◆ **ASSIGNMENT**: Please repeat every entry, keeping each one exactly the same.
····················
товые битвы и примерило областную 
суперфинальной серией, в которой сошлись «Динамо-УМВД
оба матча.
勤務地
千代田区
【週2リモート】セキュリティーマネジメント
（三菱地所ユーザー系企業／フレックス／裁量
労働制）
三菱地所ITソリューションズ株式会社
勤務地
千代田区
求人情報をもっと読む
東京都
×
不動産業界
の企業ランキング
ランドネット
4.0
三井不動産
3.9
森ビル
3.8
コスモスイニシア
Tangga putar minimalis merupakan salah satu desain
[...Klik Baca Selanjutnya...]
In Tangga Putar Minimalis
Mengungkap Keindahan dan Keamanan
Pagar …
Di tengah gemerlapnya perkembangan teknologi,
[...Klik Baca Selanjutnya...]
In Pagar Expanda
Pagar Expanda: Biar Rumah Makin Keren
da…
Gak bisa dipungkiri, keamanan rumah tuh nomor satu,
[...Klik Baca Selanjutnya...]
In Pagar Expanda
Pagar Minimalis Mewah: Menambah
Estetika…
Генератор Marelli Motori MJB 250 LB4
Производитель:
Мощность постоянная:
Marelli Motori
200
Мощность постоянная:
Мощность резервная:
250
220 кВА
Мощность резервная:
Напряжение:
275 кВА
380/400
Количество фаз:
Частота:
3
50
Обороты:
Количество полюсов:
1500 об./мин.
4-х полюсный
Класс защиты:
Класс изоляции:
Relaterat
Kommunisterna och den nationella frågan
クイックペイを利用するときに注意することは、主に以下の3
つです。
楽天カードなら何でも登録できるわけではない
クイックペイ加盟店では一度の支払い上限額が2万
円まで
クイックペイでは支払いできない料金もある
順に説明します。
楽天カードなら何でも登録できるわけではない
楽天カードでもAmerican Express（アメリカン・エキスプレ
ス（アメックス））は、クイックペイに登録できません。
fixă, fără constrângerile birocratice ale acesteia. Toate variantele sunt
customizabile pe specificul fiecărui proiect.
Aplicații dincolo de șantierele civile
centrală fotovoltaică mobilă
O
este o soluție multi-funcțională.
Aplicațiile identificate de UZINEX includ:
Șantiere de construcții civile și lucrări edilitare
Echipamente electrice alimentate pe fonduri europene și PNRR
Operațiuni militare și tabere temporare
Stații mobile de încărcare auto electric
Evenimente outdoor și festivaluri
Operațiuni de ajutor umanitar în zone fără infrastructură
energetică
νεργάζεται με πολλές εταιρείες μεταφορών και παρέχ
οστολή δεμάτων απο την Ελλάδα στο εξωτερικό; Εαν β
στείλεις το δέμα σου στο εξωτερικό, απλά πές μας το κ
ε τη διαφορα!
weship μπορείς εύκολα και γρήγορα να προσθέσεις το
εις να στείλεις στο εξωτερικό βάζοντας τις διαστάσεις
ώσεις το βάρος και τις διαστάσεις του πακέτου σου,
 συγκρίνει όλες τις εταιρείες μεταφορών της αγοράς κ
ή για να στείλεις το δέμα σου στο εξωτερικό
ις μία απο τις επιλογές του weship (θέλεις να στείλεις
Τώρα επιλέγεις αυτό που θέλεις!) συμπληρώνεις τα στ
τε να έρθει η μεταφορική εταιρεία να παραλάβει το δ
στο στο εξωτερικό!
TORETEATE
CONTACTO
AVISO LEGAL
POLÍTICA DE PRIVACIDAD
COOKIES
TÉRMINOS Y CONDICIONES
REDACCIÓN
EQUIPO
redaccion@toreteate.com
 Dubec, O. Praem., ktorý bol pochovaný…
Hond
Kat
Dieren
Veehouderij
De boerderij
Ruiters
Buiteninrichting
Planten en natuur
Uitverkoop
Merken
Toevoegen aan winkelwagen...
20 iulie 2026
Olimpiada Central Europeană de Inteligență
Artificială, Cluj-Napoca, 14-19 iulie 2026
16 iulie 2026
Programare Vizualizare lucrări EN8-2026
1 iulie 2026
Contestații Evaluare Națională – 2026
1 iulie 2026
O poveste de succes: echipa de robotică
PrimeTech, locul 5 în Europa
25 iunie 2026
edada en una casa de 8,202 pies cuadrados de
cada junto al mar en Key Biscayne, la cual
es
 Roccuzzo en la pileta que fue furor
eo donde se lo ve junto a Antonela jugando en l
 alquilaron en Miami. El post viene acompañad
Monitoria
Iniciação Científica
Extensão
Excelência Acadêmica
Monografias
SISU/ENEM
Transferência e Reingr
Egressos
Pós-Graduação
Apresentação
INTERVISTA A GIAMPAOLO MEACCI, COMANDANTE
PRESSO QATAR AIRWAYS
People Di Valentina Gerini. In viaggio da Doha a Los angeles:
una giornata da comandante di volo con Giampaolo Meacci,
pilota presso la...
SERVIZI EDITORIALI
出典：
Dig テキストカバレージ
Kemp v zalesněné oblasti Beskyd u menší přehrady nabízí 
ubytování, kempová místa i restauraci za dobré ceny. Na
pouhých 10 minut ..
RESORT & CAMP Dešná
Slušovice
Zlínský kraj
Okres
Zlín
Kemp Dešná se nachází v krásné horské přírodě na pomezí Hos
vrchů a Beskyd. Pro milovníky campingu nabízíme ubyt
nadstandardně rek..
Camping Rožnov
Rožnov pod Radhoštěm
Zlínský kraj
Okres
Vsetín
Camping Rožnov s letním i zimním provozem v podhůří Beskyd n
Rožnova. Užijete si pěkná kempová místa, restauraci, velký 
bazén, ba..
····················
◆ **TASK RESPONSE**:
товые битвы и примерило областную 
суперфинальной серией, в которой сошлись «Динамо-УМВД
оба матча.
勤務地
千代田区
【週2リモート】セキュリティーマネジメント
（三菱地所ユーザー系企業／フレックス／裁量
労働制）
三菱地所ITソリューションズ株式会社
勤務地
千代田区
求人情報をもっと読む
東京都
×
不動産業界
の企業ランキング
ランドネット
4.0
三井不動産
3.9
森ビル
3.8
コスモスイニシア
Tangga putar minimalis merupakan salah satu desain
[...Klik Baca Selanjutnya...]
In Tangga Putar Minimalis
Mengungkap Keindahan dan Keamanan
Pagar …
Di tengah gemerlapnya perkembangan teknologi,
[...Klik Baca Selanjutnya...]
In Pagar Expanda
Pagar Expanda: Biar Rumah Makin Keren
da…
Gak bisa dipungkiri, keamanan rumah tuh nomor satu,
[...Klik Baca Selanjutnya...]
In Pagar Expanda
Pagar Minimalis Mewah: Menambah
Estetika…
Генератор Marelli Motori MJB 250 LB4
Производитель:
Мощность постоянная:
Marelli Motori
200
Мощность постоянная:
Мощность резервная:
250
220 кВА
Мощность резервная:
Напряжение:
275 кВА
380/400
Количество фаз:
Частота:
3
50
Обороты:
Количество полюсов:
1500 об./мин.
4-х полюсный
Класс защиты:
Класс изоляции:
Relaterat
Kommunisterna och den nationella frågan
クイックペイを利用するときに注意することは、主に以下の3
つです。
楽天カードなら何でも登録できるわけではない
クイックペイ加盟店では一度の支払い上限額が2万
円まで
クイックペイでは支払いできない料金もある
順に説明します。
楽天カードなら何でも登録できるわけではない
楽天カードでもAmerican Express（アメリカン・エキスプレ
ス（アメックス））は、クイックペイに登録できません。
fixă, fără constrângerile birocratice ale acesteia. Toate variantele sunt
customizabile pe specificul fiecărui proiect.
Aplicații dincolo de șantierele civile
centrală fotovoltaică mobilă
O
este o soluție multi-funcțională.
Aplicațiile identificate de UZINEX includ:
Șantiere de construcții civile și lucrări edilitare
Echipamente electrice alimentate pe fonduri europene și PNRR
Operațiuni militare și tabere temporare
Stații mobile de încărcare auto electric
Evenimente outdoor și festivaluri
Operațiuni de ajutor umanitar în zone fără infrastructură
energetică
νεργάζεται με πολλές εταιρείες μεταφορών και παρέχ
οστολή δεμάτων απο την Ελλάδα στο εξωτερικό; Εαν β
στείλεις το δέμα σου στο εξωτερικό, απλά πές μας το κ
ε τη διαφορα!
weship μπορείς εύκολα και γρήγορα να προσθέσεις το
εις να στείλεις στο εξωτερικό βάζοντας τις διαστάσεις
ώσεις το βάρος και τις διαστάσεις του πακέτου σου,
 συγκρίνει όλες τις εταιρείες μεταφορών της αγοράς κ
ή για να στείλεις το δέμα σου στο εξωτερικό
ις μία απο τις επιλογές του weship (θέλεις να στείλεις
Τώρα επιλέγεις αυτό που θέλεις!) συμπληρώνεις τα στ
τε να έρθει η μεταφορική εταιρεία να παραλάβει το δ
στο στο εξωτερικό!
TORETEATE
CONTACTO
AVISO LEGAL
POLÍTICA DE PRIVACIDAD
COOKIES
TÉRMINOS Y CONDICIONES
REDACCIÓN
EQUIPO
redaccion@toreteate.com
 Dubec, O. Praem., ktorý bol pochovaný…
Hond
Kat
Dieren
Veehouderij
De boerderij
Ruiters
Buiteninrichting
Planten en natuur
Uitverkoop
Merken
Toevoegen aan winkelwagen...
20 iulie 2026
Olimpiada Central Europeană de Inteligență
Artificială, Cluj-Napoca, 14-19 iulie 2026
16 iulie 2026
Programare Vizualizare lucrări EN8-2026
1 iulie 2026
Contestații Evaluare Națională – 2026
1 iulie 2026
O poveste de succes: echipa de robotică
PrimeTech, locul 5 în Europa
25 iunie 2026
edada en una casa de 8,202 pies cuadrados de
cada junto al mar en Key Biscayne, la cual
es
 Roccuzzo en la pileta que fue furor
eo donde se lo ve junto a Antonela jugando en l
 alquilaron en Miami. El post viene acompañad
Monitoria
Iniciação Científica
Extensão
Excelência Acadêmica
Monografias
SISU/ENEM
Transferência e Reingr
Egressos
Pós-Graduação
Apresentação
INTERVISTA A GIAMPAOLO MEACCI, COMANDANTE
PRESSO QATAR AIRWAYS
People Di Valentina Gerini. In viaggio da Doha a Los angeles:
una giornata da comandante di volo con Giampaolo Meacci,
pilota presso la...
SERVIZI EDITORIALI
出典：
Dig テキストカバレージ
Kemp v zalesněné oblasti Beskyd u menší přehrady nabízí 
ubytování, kempová místa i restauraci za dobré ceny. Na
pouhých 10 minut ..
RESORT & CAMP Dešná
Slušovice
Zlínský kraj
Okres
Zlín
Kemp Dešná se nachází v krásné horské přírodě na pomezí Hos
vrchů a Beskyd. Pro milovníky campingu nabízíme ubyt
nadstandardně rek..
Camping Rožnov
Rožnov pod Radhoštěm
Zlínský kraj
Okres
Vsetín
Camping Rožnov s letním i zimním provozem v podhůří Beskyd n
Rožnova. Užijete si pěkná kempová místa, restauraci, velký 
bazén, ba..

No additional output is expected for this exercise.